**PROBLEM TO SOLVE:** Repeat the stretch of entries below from the line with "PGA Tour title." through the line with "when I felt like I needed to.". Include both ends and add nothing.

**DATASET ENTRIES:**
★ ★ ★ ★

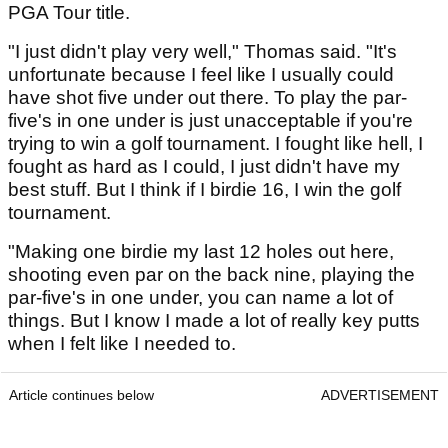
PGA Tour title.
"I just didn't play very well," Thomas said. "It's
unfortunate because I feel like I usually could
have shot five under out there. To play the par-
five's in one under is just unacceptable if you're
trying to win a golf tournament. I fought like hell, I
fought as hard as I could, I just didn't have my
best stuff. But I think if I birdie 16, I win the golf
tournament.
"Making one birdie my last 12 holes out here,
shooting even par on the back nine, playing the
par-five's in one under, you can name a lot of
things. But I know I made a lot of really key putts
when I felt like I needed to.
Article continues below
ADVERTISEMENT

★ ★ ★ ★

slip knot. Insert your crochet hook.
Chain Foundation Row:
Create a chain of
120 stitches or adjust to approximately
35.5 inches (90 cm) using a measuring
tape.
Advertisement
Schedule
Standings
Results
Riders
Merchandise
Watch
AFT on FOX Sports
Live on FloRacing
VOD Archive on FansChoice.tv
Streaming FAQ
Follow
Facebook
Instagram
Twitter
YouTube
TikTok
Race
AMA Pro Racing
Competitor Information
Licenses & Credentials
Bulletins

★ ★ ★ ★

**EXPECTED ANSWER:**
PGA Tour title.
"I just didn't play very well," Thomas said. "It's
unfortunate because I feel like I usually could
have shot five under out there. To play the par-
five's in one under is just unacceptable if you're
trying to win a golf tournament. I fought like hell, I
fought as hard as I could, I just didn't have my
best stuff. But I think if I birdie 16, I win the golf
tournament.
"Making one birdie my last 12 holes out here,
shooting even par on the back nine, playing the
par-five's in one under, you can name a lot of
things. But I know I made a lot of really key putts
when I felt like I needed to.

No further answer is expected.